[Collection entries]

========================================

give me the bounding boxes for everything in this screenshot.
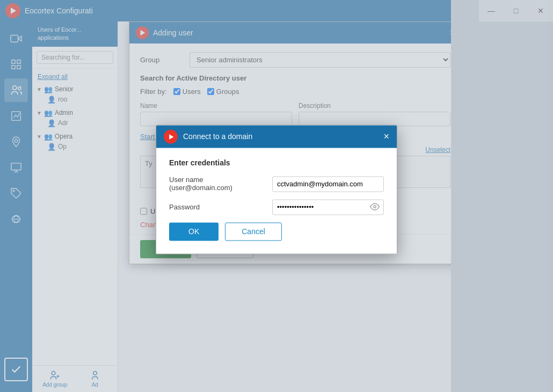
connect-domain-dialog: Connect to a domain × Enter credentials …	[156, 125, 397, 254]
connect-logo	[164, 129, 178, 143]
username-row: User name (user@domain.com)	[169, 176, 384, 192]
username-label: User name (user@domain.com)	[169, 176, 266, 192]
svg-point-19	[374, 205, 376, 208]
username-input[interactable]	[272, 176, 384, 192]
password-wrap	[272, 199, 384, 215]
connect-subtitle: Enter credentials	[169, 158, 384, 167]
eye-icon[interactable]	[370, 201, 380, 213]
password-input[interactable]	[272, 199, 384, 215]
connect-close-button[interactable]: ×	[383, 131, 389, 142]
password-row: Password	[169, 199, 384, 215]
svg-marker-18	[169, 134, 173, 140]
connect-titlebar: Connect to a domain ×	[156, 125, 397, 148]
connect-cancel-button[interactable]: Cancel	[225, 222, 282, 241]
password-label: Password	[169, 203, 266, 211]
connect-body: Enter credentials User name (user@domain…	[156, 148, 397, 253]
connect-title: Connect to a domain	[183, 132, 252, 141]
ok-button[interactable]: OK	[169, 222, 219, 241]
connect-footer: OK Cancel	[169, 222, 384, 241]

========================================

What is needed: An exact copy of all the entries is required, and it must contain no pictures.

Your solution:
give me the bounding boxes for everything in this screenshot.
connect-domain-dialog: Connect to a domain × Enter credentials …	[156, 125, 397, 254]
connect-logo	[164, 129, 178, 143]
username-row: User name (user@domain.com)	[169, 176, 384, 192]
username-label: User name (user@domain.com)	[169, 176, 266, 192]
svg-point-19	[374, 205, 376, 208]
username-input[interactable]	[272, 176, 384, 192]
password-wrap	[272, 199, 384, 215]
connect-subtitle: Enter credentials	[169, 158, 384, 167]
eye-icon[interactable]	[370, 201, 380, 213]
password-input[interactable]	[272, 199, 384, 215]
connect-close-button[interactable]: ×	[383, 131, 389, 142]
password-row: Password	[169, 199, 384, 215]
svg-marker-18	[169, 134, 173, 140]
connect-titlebar: Connect to a domain ×	[156, 125, 397, 148]
connect-cancel-button[interactable]: Cancel	[225, 222, 282, 241]
password-label: Password	[169, 203, 266, 211]
connect-body: Enter credentials User name (user@domain…	[156, 148, 397, 253]
connect-title: Connect to a domain	[183, 132, 252, 141]
ok-button[interactable]: OK	[169, 222, 219, 241]
connect-footer: OK Cancel	[169, 222, 384, 241]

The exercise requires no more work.